══ Supplied data

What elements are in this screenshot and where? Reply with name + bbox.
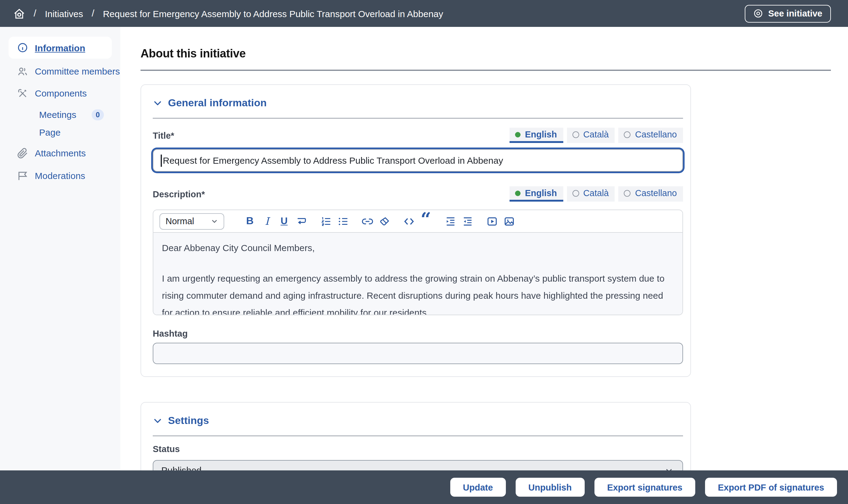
breadcrumb: / Initiatives / Request for Emergency As… [14, 7, 443, 19]
breadcrumb-initiatives-link[interactable]: Initiatives [45, 8, 83, 19]
page-title: About this initiative [141, 47, 831, 60]
language-tab-label: Català [583, 188, 609, 198]
see-initiative-label: See initiative [768, 8, 822, 18]
language-tab-english[interactable]: English [509, 128, 563, 143]
chevron-down-icon [211, 217, 218, 225]
empty-radio-icon [624, 131, 631, 138]
sidebar-item-moderations[interactable]: Moderations [0, 167, 120, 184]
title-input[interactable]: Request for Emergency Assembly to Addres… [153, 149, 683, 172]
export-signatures-button[interactable]: Export signatures [594, 478, 695, 497]
title-input-value: Request for Emergency Assembly to Addres… [163, 155, 503, 165]
sidebar-item-label: Page [39, 127, 60, 138]
sidebar-item-page[interactable]: Page [0, 123, 120, 141]
description-language-tabs: English Català Castellano [509, 186, 683, 202]
language-tab-label: Català [583, 129, 609, 139]
breadcrumb-separator: / [92, 8, 94, 19]
status-select-value: Published [161, 465, 202, 470]
top-bar: / Initiatives / Request for Emergency As… [0, 0, 848, 27]
chevron-down-icon [153, 416, 163, 426]
description-rich-text-editor: Normal B I U [153, 210, 683, 315]
chevron-down-icon [153, 98, 163, 108]
filled-radio-icon [515, 132, 521, 137]
sidebar-item-label: Committee members [35, 66, 120, 76]
language-tab-catala[interactable]: Català [567, 186, 615, 202]
section-divider [153, 118, 683, 119]
general-information-section-toggle[interactable]: General information [153, 97, 683, 109]
indent-decrease-icon[interactable] [459, 213, 476, 230]
chevron-down-icon [665, 466, 673, 470]
sidebar-item-label: Information [35, 42, 85, 53]
page-title-divider [141, 70, 831, 71]
title-language-tabs: English Català Castellano [509, 128, 683, 143]
sidebar: Information Committee members Components… [0, 27, 120, 470]
update-button[interactable]: Update [450, 478, 506, 497]
language-tab-label: Castellano [635, 129, 677, 139]
sidebar-item-label: Attachments [35, 148, 86, 158]
sidebar-item-label: Meetings [39, 109, 76, 120]
flag-icon [17, 170, 28, 181]
breadcrumb-current-page: Request for Emergency Assembly to Addres… [103, 8, 443, 19]
section-title: Settings [168, 415, 209, 427]
language-tab-label: English [525, 129, 557, 139]
export-pdf-signatures-button[interactable]: Export PDF of signatures [705, 478, 837, 497]
paperclip-icon [17, 147, 28, 159]
eraser-icon[interactable] [376, 213, 393, 230]
unpublish-button[interactable]: Unpublish [516, 478, 585, 497]
indent-increase-icon[interactable] [442, 213, 459, 230]
settings-section-toggle[interactable]: Settings [153, 415, 683, 427]
title-field-label: Title* [153, 130, 174, 140]
sidebar-item-information[interactable]: Information [8, 37, 112, 59]
see-initiative-button[interactable]: See initiative [745, 4, 831, 22]
link-icon[interactable] [359, 213, 376, 230]
meetings-count-badge: 0 [92, 109, 104, 120]
section-title: General information [168, 97, 267, 109]
sidebar-item-meetings[interactable]: Meetings 0 [0, 106, 120, 123]
line-break-icon[interactable] [293, 213, 310, 230]
section-divider [153, 436, 683, 436]
status-select[interactable]: Published [153, 460, 683, 470]
language-tab-castellano[interactable]: Castellano [618, 186, 683, 202]
language-tab-catala[interactable]: Català [567, 128, 615, 143]
language-tab-label: Castellano [635, 188, 677, 198]
home-link[interactable] [14, 7, 25, 19]
hashtag-input[interactable] [153, 343, 683, 364]
text-caret [161, 154, 162, 166]
paragraph-style-value: Normal [166, 216, 194, 226]
ordered-list-icon[interactable] [317, 213, 334, 230]
description-field-label: Description* [153, 189, 205, 199]
image-icon[interactable] [500, 213, 518, 230]
description-paragraph: Dear Abbenay City Council Members, [162, 239, 674, 256]
settings-card: Settings Status Published [141, 402, 691, 470]
video-icon[interactable] [483, 213, 500, 230]
sidebar-item-committee-members[interactable]: Committee members [0, 62, 120, 80]
general-information-card: General information Title* English Catal… [141, 84, 691, 377]
description-paragraph: I am urgently requesting an emergency as… [162, 270, 674, 314]
info-icon [17, 42, 28, 53]
bottom-action-bar: Update Unpublish Export signatures Expor… [0, 470, 848, 504]
status-field-label: Status [153, 444, 180, 454]
home-icon [14, 7, 25, 19]
quote-icon[interactable]: “ [417, 213, 434, 230]
empty-radio-icon [624, 190, 631, 196]
eye-icon [754, 8, 763, 18]
empty-radio-icon [572, 190, 579, 196]
underline-icon[interactable]: U [275, 213, 293, 230]
main-content: About this initiative General informatio… [120, 27, 848, 470]
sidebar-item-components[interactable]: Components [0, 84, 120, 102]
editor-toolbar: Normal B I U [154, 210, 682, 233]
language-tab-castellano[interactable]: Castellano [618, 128, 683, 143]
sidebar-item-label: Components [35, 88, 87, 98]
italic-icon[interactable]: I [258, 213, 275, 230]
code-icon[interactable] [400, 213, 417, 230]
paragraph-style-select[interactable]: Normal [160, 213, 224, 229]
app-window: / Initiatives / Request for Emergency As… [0, 0, 848, 504]
language-tab-label: English [525, 188, 557, 198]
empty-radio-icon [572, 131, 579, 138]
people-icon [17, 66, 28, 77]
description-editor-content[interactable]: Dear Abbenay City Council Members, I am … [154, 233, 682, 314]
bold-icon[interactable]: B [241, 213, 258, 230]
bullet-list-icon[interactable] [334, 213, 351, 230]
language-tab-english[interactable]: English [509, 186, 563, 202]
sidebar-item-label: Moderations [35, 170, 85, 181]
sidebar-item-attachments[interactable]: Attachments [0, 144, 120, 162]
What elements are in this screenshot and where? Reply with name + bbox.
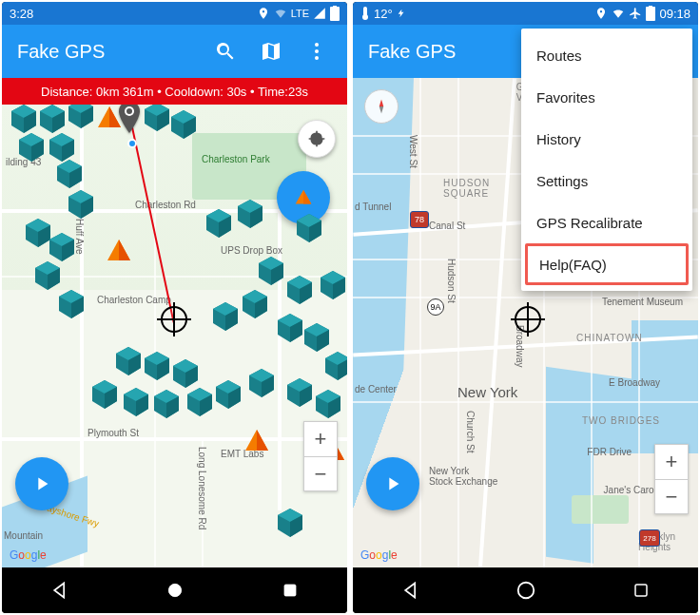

════

Instructions for the task = Give only the number of lines in the records that include the word "Export".

Answer area = 3